Star des aktuellen Kaders ist der finnisch-russische Angreifer Aleksandr Kokko, der heuer in 30 Einsätzen 17 Treffer erzielen konnte. Ein interessanter Spieler für Sturm? Eher nicht, immerhin ist der gute Mann auch schon 28. Der zweite Stürmer war zumindest mal vielversprechend, Eero Markkanen spielte immerhin bereits bei AIK Solna in Schweden – und bei Real Madrid Castilla, das ihn für 2.3 Millionen Euro verpflichtete. Scheinbar entwickelte er sich aber nicht so wie erhofft, im August verließ er Real nämlich wieder und heuerte im September schließlich in Lappland an. Er erzielte in seinen sechs Einsätzen als Joker immerhin ein Tor, und wird sein Glück im nächsten Jahr wieder bei AIK Solna versuchen. Bei manchen klingelt es vielleicht auch beim Stammsechser Tomas Hradecky, dieser ist nämlich der Bruder vom Frankfurter Keeper Lukas Hradecky.
Für die restlichen Vereine in der Veikkausliiga waren eben jene Saisonen recht angenehm, in denen Rovaniemi eben nur in der Ykkönen spielte. Nicht dass das „Rovaniemen Keskuskenttä“ ein besonderer Hexenkessel wäre, mit seinem Kunstrasen und den beiden Tribünen die Platz für 2.800 Zuschauer bieten (der Rest steht einfach hinter den Toren). Nein, RoPS ist vorallem deshalb ein unbeliebter Gegner, weil er der mit Abstand nördlichst gelegene Verein ist, der in der ersten Liga spielt (und je gespielt hat). Unweit des Polarkreises herrschen dann doch nochmal andere Bedingunen als im eh schon nicht gerade tropischen Helsinki. Im Winter sind Temperaturen um die -15°Celsius keine Seltenheit, was auch die im Jänner oder Februar beginnende Saisonvorbereitung zu einer besonderen Herausforderung macht. Die Finnen sind das vielleicht noch gewohnt, aber im aktuellen Kader stehen eben auch Spieler aus Gambia, Nigeria, Kamerun oder Jamaika. Ideale Einstandsbedingungen sehen jedenfalls anders aus.

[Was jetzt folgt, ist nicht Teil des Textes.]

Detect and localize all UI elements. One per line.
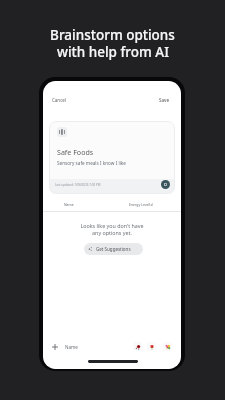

Wer sich für das Stadion interessiert, dem sei folgendes Video empfohlen:
Ah ja, Inter Turku, das Team das ihr alle aus https://www.sturmnetz.at/von-finnischen-busunternehmen-und-sturmtrainern-auf-abwegen/ kennt, beendete die aktuelle Saison in der Veikkausliga übrigens auf dem 4. Platz, zehn Punkte hinter Rovaniemi.
Resümee
In Rovaniemi ist es kalt. Wie in Graz. In Rovaniemi ist es wirklich ziemlich kalt. Wie manchmal in der UPC-Arena. In Rovaniemi ist es echt saukalt. Na gut, doch nicht wie in Graz. Über einige Jahre hinweg zog man Wettbetrüger an wie Michael Madl Gelbe Karten. (Hoffentlich) nicht wie Sturm. Das Stadion bietet zwar nicht vielen Leuten Platz, dafür ist es neu renoviert. Nicht wie Sturm. Zwar wurde man noch nie Meister, dafür zeigt die letzte Saison einen sehr deutlichen Aufwärtstrend. Beides definitiv nicht wie Sturm.
Passender für eine Weihnachtsausgabe von FwSnw wäre ja eigentlich der zweite Verein aus Rovaniemi gewesen, der sich mit RoPS das Stadion teilt. Leider pendelt dieser Club aber nur zwischen Kakkonen und Kolmonen, sodass es über ihn derzeit noch relativ wenig zu berichten gibt. Der Name dieses Vereins: FC Santa Claus. Kein Scherz.
SturmNetz.at wünscht allen Leserinnen und Lesern frohe Weihnachten!
Frohe Weihnachten an euch alle!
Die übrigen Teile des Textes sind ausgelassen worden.